Each candidate in the competition was put forward by one of the 20 members of the UCLA IoES nominating committee. Miranda Wang and BioCellection were nominated by Steve Westly of the Menlo Park-based Westly Foundation, about whom Wang said: "He has been a mentor and inspiration throughout the whole process. He discovered and supported us from the very beginning."
Catherine Crystal Foster, now CEO of Give Local Silicon Valley, was the Westly Foundation executive director at the time nominations were being considered. "I saw a young woman with an incredibly clear and focused vision, which she had been pursuing for years," Foster said. "She is driven and accomplished, yet humble, and represents exactly the kind of young innovator that the Westly Foundation seeks to honor."
Wang and BioCellection were also one of four grand prize winners of the 2017-2018 Westly Prize for young innovators of California.
A panel of four judges chose the winner of this year's Pritzker prize. Atherton resident Wendy Schmidt, president of the Schmidt Family Foundation, has judged the competition since the prize's inception. Regarding this year's win by Wang and BioCellection, Schmidt said: "It is fascinating to see someone so young understand a complex problem so clearly, and to advance such a transformational solution. Miranda's company will learn a lot in her early trials, and I hope we will see the scaling of her innovative approach to eliminating plastic waste very soon."
Why does Wang think she was chosen over 19 other impressive nominees? With media attention and heightened public awareness about plastic pollution, the issue is very timely, she said, but added: "My team's approach and particular technology are also very unique, different from anything that's ever been attempted on plastics. Now is the time to use philanthropy dollars to accelerate innovations in recycling, and I think the Pritzker prize, being a very forward-looking prize, is doing just that."
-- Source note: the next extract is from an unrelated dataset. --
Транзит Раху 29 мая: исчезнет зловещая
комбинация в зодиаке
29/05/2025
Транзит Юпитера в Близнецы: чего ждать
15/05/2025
Beyond the financial boost afforded by the prize money, Wang views the process itself as valuable. "The team at UCLA has been wonderful to work with, and they made it very easy for us to focus on communicating what matters," she said. "Receiving the recognition from a community of luminaries was a huge confidence boost, one that will go far in the many challenging months ahead."
Scott Saslow, CEO of One World, also profiled in the Nov. 7 issue of The Almanac, sees other aspects of winning the prize as a major step forward for Wang's company. "The recognition helps BioCellection with increased visibility and credibility, which in turn attracts more partners, customers, and investors to power the business forward," he said.
Since The Almanac's feature article appeared and prior to winning the Pritzker Award, Wang and Yao were named by Forbes magazine to the "30 under 30" list of social entrepreneurs for 2019.
Garnering such an impressive list of awards in so short a time might lead to speculation about what honor might come next. For Wang, however, that's not what it's about. She offered this perspective: "It's very generous when people recognize you and your team for what you do and even better when it comes with funding to help move things forward. But accolades are not what we're after.
"I can't wait for the day when a photo of my team standing with our commercial recycling machine gets featured along with some positive customer testimonials showing that we've made a difference in the world."